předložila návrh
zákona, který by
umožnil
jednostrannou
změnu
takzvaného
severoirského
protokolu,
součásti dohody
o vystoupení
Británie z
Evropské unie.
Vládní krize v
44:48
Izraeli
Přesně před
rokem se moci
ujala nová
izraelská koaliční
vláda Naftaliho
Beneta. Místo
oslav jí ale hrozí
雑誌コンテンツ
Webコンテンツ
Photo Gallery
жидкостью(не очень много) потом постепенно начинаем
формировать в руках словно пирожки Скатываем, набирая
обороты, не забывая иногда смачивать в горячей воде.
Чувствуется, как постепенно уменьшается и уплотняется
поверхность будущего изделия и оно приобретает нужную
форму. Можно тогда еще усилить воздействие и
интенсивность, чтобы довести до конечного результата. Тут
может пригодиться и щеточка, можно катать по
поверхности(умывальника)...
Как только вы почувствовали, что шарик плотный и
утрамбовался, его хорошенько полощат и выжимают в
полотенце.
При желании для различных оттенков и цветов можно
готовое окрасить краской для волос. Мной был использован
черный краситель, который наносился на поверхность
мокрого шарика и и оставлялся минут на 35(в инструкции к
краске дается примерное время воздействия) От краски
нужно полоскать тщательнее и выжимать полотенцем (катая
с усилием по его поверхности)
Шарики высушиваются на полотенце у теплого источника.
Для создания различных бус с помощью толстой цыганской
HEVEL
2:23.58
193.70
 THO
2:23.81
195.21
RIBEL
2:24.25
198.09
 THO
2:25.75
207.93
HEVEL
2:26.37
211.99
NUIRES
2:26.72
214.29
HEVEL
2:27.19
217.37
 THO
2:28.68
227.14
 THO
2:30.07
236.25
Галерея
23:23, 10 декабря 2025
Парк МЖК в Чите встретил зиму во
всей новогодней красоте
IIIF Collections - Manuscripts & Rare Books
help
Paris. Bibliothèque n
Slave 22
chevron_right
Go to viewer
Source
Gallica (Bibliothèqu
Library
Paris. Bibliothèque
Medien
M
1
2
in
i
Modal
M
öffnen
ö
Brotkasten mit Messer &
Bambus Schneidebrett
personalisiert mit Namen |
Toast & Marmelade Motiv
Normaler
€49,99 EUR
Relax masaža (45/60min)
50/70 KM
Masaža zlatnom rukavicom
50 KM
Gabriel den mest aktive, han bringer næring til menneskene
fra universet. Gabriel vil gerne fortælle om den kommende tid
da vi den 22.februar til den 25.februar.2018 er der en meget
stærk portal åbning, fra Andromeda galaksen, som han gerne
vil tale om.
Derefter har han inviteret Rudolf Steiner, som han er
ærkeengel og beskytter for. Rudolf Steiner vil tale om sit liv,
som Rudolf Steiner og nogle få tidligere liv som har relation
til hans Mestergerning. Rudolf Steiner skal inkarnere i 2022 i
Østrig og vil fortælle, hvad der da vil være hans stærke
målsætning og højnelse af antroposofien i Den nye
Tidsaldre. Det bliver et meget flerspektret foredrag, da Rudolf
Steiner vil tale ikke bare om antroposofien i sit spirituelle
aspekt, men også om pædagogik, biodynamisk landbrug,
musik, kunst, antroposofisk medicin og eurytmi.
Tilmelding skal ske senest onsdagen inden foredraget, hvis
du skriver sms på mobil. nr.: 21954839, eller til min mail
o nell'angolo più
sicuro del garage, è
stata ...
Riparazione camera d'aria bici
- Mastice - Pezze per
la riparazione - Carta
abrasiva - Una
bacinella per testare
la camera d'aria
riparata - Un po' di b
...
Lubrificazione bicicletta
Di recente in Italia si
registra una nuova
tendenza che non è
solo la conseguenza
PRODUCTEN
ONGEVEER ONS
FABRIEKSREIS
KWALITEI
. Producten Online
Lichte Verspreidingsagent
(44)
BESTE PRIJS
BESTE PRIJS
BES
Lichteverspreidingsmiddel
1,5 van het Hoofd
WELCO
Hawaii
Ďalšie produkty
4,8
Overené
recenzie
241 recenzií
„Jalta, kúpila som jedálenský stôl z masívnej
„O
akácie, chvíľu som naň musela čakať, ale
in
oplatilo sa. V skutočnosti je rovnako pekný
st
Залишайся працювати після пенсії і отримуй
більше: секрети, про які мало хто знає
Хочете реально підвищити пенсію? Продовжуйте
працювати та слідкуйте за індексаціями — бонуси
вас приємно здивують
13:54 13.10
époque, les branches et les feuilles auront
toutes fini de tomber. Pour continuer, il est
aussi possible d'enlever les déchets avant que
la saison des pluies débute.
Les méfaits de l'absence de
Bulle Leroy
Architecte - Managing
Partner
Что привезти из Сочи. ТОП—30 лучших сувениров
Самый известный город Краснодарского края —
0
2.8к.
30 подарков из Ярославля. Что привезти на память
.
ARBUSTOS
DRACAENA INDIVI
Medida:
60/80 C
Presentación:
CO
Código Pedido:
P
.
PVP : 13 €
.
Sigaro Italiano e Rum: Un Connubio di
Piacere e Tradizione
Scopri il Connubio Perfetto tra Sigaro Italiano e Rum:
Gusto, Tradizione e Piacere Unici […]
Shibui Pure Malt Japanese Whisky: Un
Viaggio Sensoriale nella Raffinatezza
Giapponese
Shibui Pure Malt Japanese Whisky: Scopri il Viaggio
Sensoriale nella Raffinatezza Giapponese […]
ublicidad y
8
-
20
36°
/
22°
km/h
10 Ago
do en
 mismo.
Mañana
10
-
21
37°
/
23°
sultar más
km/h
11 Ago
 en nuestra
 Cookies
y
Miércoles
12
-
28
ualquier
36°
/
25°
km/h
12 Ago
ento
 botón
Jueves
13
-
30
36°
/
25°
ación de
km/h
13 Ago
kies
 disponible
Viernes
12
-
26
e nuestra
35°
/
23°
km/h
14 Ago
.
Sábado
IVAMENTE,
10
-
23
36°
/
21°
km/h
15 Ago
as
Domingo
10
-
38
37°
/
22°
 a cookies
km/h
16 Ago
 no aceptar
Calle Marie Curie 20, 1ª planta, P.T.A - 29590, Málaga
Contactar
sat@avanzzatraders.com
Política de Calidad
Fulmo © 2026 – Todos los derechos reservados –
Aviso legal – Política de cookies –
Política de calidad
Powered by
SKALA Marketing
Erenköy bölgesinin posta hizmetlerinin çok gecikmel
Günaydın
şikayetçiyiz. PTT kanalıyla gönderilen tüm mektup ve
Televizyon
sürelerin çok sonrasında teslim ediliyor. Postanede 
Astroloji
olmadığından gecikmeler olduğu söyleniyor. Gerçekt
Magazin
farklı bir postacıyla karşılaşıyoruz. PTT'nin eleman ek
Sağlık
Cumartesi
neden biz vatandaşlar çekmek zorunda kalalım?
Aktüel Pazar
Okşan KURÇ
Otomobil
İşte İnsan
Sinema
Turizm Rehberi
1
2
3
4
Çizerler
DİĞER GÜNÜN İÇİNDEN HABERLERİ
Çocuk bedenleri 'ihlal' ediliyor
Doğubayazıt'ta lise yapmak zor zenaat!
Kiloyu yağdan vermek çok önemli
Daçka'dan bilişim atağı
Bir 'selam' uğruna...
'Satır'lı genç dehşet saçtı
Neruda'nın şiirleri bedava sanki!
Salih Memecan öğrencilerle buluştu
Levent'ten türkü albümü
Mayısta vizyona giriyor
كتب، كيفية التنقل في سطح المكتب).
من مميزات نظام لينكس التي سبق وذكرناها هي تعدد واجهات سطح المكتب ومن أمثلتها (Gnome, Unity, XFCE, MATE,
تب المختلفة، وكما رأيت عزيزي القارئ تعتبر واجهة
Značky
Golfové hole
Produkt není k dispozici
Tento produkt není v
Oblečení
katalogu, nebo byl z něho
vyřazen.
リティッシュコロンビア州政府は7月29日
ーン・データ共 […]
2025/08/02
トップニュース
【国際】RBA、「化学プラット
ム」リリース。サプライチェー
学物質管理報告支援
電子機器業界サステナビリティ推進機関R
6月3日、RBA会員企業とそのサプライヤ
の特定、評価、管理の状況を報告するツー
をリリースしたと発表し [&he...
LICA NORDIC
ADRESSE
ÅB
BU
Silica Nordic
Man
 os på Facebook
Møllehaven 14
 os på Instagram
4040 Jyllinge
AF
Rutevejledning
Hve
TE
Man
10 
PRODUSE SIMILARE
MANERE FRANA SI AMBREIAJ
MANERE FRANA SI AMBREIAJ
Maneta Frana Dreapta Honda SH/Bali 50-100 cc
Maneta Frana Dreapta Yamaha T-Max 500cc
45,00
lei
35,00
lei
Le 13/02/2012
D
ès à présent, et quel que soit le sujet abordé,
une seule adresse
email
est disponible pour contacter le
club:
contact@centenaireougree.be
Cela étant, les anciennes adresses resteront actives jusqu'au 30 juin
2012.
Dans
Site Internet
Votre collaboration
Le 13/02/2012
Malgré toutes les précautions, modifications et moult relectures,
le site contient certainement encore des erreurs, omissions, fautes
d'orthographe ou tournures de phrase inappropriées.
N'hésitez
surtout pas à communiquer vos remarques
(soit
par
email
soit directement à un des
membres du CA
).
——
● **WHAT THE TASK REQUIRES**: Begin at the line that has "интенсивность, чтобы довести" in the entries above; stop after the line that has "Steiner vil tale ikke". Transcribe exactly those lines and no others.

● **ANSWER BOX**:
интенсивность, чтобы довести до конечного результата. Тут
может пригодиться и щеточка, можно катать по
поверхности(умывальника)...
Как только вы почувствовали, что шарик плотный и
утрамбовался, его хорошенько полощат и выжимают в
полотенце.
При желании для различных оттенков и цветов можно
готовое окрасить краской для волос. Мной был использован
черный краситель, который наносился на поверхность
мокрого шарика и и оставлялся минут на 35(в инструкции к
краске дается примерное время воздействия) От краски
нужно полоскать тщательнее и выжимать полотенцем (катая
с усилием по его поверхности)
Шарики высушиваются на полотенце у теплого источника.
Для создания различных бус с помощью толстой цыганской
HEVEL
2:23.58
193.70
 THO
2:23.81
195.21
RIBEL
2:24.25
198.09
 THO
2:25.75
207.93
HEVEL
2:26.37
211.99
NUIRES
2:26.72
214.29
HEVEL
2:27.19
217.37
 THO
2:28.68
227.14
 THO
2:30.07
236.25
Галерея
23:23, 10 декабря 2025
Парк МЖК в Чите встретил зиму во
всей новогодней красоте
IIIF Collections - Manuscripts & Rare Books
help
Paris. Bibliothèque n
Slave 22
chevron_right
Go to viewer
Source
Gallica (Bibliothèqu
Library
Paris. Bibliothèque
Medien
M
1
2
in
i
Modal
M
öffnen
ö
Brotkasten mit Messer &
Bambus Schneidebrett
personalisiert mit Namen |
Toast & Marmelade Motiv
Normaler
€49,99 EUR
Relax masaža (45/60min)
50/70 KM
Masaža zlatnom rukavicom
50 KM
Gabriel den mest aktive, han bringer næring til menneskene
fra universet. Gabriel vil gerne fortælle om den kommende tid
da vi den 22.februar til den 25.februar.2018 er der en meget
stærk portal åbning, fra Andromeda galaksen, som han gerne
vil tale om.
Derefter har han inviteret Rudolf Steiner, som han er
ærkeengel og beskytter for. Rudolf Steiner vil tale om sit liv,
som Rudolf Steiner og nogle få tidligere liv som har relation
til hans Mestergerning. Rudolf Steiner skal inkarnere i 2022 i
Østrig og vil fortælle, hvad der da vil være hans stærke
målsætning og højnelse af antroposofien i Den nye
Tidsaldre. Det bliver et meget flerspektret foredrag, da Rudolf
Steiner vil tale ikke bare om antroposofien i sit spirituelle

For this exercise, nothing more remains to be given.